Once the sun starting getting up high enough in the sky, we'd head back to where we'd parked the truck. Back at Freeman's house, my dad and Freeman would go out in the backyard and clean fish. I might have watched this process a couple of times, but mostly I stayed away. It was smelly, nasty work, and if you hung around too much, you'd be enlisted to help. So I'd play outside with Blacky or maybe go inside and watch the Ray Stevens video Uncle Freeman had. If Uncle Freeman didn't already have a half-finished game of solitaire going on his coffee table, I'd start one up with the battered deck of cards he kept on the accent table next to the couch. Uncle Freeman and Aunt Sally's house never changed. It always was laid out the same, with the same lava lamp that only got used when kids like me who were born in the 80s came over and asked to see what it did, the same old exercise bike gathering dust in the dining room, the same old carpet. It even smelled the same, a smell that I could never recall when I wasn't there, but as soon as I walked in the door, went, "Oh yeah, that's it."
I never really knew Uncle Freeman as an adult. I hadn't been out to see him in several years, ever since Aunt Sally died. I probably haven't been fishin' in a decade. If I had the opportunity, I'd go again in the heartbeat. There are few things in this world that are worth getting up at dawn for, but fishin' with Uncle Freeman is one of them.
We buried Uncle Freeman last month. It was cold and rainy and no one cried much. Uncle Freeman was old, and his health had been declining for a long time. After the family had potluck lunch at the church after the funeral, we all sat around and told Freeman stories. For me, that was the saddest part, because my father and aunts and cousins were telling stories about a man I didn't even know. Older relatives slip away before I'm adult enough to know them as anything but another grown-up that shared a family name. The only time I could even see that the Freeman they talked about was the same one that I knew was when they told fishin' stories. True, there were a lot of those, because Uncle Freeman liked to fish. But he also liked to help out his neighbor and garden and tell stories that he'd read in the Reader's Digest as if they had happened to him. I heard tales about a man who told stories that were always entertaining, but that you couldn't always quite trust, and I was surprised at how it reminded me of my brothers and sisters - a new generation in the same family. I knew Freeman and I were relatives in the blood sense, but I don't think I ever got before how much we were related.

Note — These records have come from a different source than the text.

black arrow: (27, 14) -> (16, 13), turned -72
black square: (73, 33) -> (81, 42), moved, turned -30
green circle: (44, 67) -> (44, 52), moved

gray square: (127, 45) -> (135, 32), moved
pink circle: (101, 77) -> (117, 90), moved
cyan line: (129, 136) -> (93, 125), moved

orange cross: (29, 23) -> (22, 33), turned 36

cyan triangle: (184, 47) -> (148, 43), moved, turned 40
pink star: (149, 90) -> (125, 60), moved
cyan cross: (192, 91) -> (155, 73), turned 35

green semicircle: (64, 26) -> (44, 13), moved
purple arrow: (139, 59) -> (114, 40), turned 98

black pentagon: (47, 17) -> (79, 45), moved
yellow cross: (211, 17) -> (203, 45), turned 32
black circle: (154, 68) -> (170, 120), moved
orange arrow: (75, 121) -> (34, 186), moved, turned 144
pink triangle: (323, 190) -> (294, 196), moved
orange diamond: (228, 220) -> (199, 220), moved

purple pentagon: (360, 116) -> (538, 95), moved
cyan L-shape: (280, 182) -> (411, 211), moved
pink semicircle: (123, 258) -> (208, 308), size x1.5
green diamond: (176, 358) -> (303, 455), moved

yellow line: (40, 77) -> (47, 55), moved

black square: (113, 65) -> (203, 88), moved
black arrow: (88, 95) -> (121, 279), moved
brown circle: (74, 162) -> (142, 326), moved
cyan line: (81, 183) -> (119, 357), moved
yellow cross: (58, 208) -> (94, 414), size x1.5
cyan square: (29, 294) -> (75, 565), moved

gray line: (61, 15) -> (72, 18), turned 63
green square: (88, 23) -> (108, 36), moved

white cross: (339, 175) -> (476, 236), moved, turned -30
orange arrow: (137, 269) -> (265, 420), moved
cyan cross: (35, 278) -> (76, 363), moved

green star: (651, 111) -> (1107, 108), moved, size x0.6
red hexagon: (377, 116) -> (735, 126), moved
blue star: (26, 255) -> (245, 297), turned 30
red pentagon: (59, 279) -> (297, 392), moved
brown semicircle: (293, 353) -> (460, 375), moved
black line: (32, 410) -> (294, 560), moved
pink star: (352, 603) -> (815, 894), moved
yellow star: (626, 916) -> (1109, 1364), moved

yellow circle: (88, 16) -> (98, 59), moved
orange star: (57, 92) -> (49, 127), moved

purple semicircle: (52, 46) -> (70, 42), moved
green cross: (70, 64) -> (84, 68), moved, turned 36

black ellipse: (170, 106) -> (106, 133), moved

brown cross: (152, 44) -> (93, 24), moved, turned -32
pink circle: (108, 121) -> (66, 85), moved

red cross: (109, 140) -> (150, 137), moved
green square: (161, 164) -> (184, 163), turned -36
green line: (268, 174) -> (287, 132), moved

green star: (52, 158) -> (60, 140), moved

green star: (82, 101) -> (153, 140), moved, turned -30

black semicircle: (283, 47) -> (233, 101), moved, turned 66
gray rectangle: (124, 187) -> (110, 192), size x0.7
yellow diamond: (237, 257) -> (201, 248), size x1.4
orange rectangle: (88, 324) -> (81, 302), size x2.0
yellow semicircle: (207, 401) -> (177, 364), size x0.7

I suppose that is the way at funerals for people that you knew in a limited sense - you come out not saddened by what has been lost, but by what you missed out on by not knowing the person more completely. You didn't lose it, you never had it. It was the same at my grandmother's funeral, and at my grandfather's, my aunt's, my other aunt. Maybe you have to be an adult to see the older generations as anything but old. It is only the stories that keep people young and illustrate how they were before time started to catch up with them. I worry that my children will never get to know my parents, that I will tell them stories later to have them respond with surprise because the person in the story didn't sound like the grandma or grandpa they knew.
Even though I came out feeling like I has missed out by not knowing Freeman outside his old boat, I came out saddened by the fact that the younger kids in my family were missing out on even that much. There was a lot more to my uncle than going out on the sound with an old black lab and some netting, but even that much was pretty good.